_Task description:_ With both ends included, repeat exactly the lines of the entries below from the one containing "published on behalf" down to the one containing "Sun, Aug 30", and no others.

── Source records ──

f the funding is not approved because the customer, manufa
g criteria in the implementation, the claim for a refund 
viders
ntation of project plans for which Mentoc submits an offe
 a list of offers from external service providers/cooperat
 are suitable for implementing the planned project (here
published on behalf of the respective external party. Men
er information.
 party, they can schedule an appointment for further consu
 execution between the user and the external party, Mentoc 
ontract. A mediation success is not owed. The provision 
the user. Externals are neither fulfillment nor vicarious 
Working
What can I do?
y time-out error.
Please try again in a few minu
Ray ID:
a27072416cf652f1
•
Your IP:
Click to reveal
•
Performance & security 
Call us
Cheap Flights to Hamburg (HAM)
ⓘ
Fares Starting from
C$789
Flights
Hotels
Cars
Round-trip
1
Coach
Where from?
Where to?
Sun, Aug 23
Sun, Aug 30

───
── Source records ──

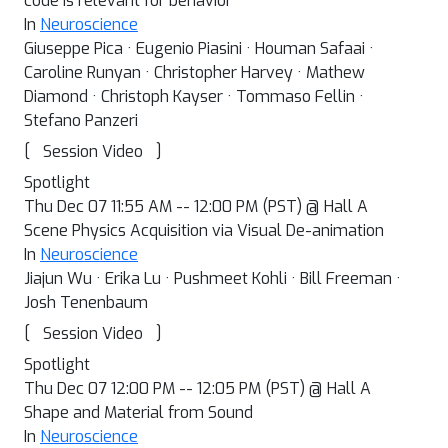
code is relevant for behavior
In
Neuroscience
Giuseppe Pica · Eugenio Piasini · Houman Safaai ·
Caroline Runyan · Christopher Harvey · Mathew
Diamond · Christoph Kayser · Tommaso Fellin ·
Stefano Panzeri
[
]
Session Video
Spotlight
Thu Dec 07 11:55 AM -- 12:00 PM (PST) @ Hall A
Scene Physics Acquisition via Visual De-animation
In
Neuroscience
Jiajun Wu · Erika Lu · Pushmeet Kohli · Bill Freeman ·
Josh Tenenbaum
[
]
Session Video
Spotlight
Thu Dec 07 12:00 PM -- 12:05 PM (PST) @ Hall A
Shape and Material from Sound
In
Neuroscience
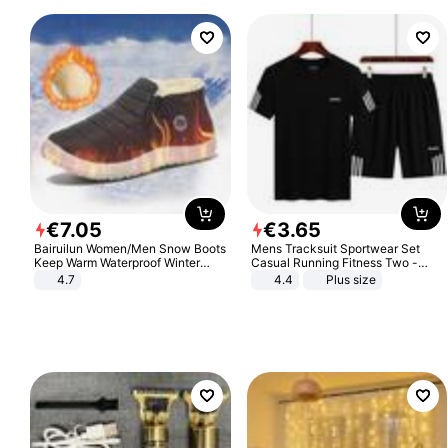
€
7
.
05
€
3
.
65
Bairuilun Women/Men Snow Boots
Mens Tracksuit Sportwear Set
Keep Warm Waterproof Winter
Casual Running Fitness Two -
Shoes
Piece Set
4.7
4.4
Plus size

───

_Worked solution:_
published on behalf of the respective external party. Men
er information.
 party, they can schedule an appointment for further consu
 execution between the user and the external party, Mentoc 
ontract. A mediation success is not owed. The provision 
the user. Externals are neither fulfillment nor vicarious 
Working
What can I do?
y time-out error.
Please try again in a few minu
Ray ID:
a27072416cf652f1
•
Your IP:
Click to reveal
•
Performance & security 
Call us
Cheap Flights to Hamburg (HAM)
ⓘ
Fares Starting from
C$789
Flights
Hotels
Cars
Round-trip
1
Coach
Where from?
Where to?
Sun, Aug 23
Sun, Aug 30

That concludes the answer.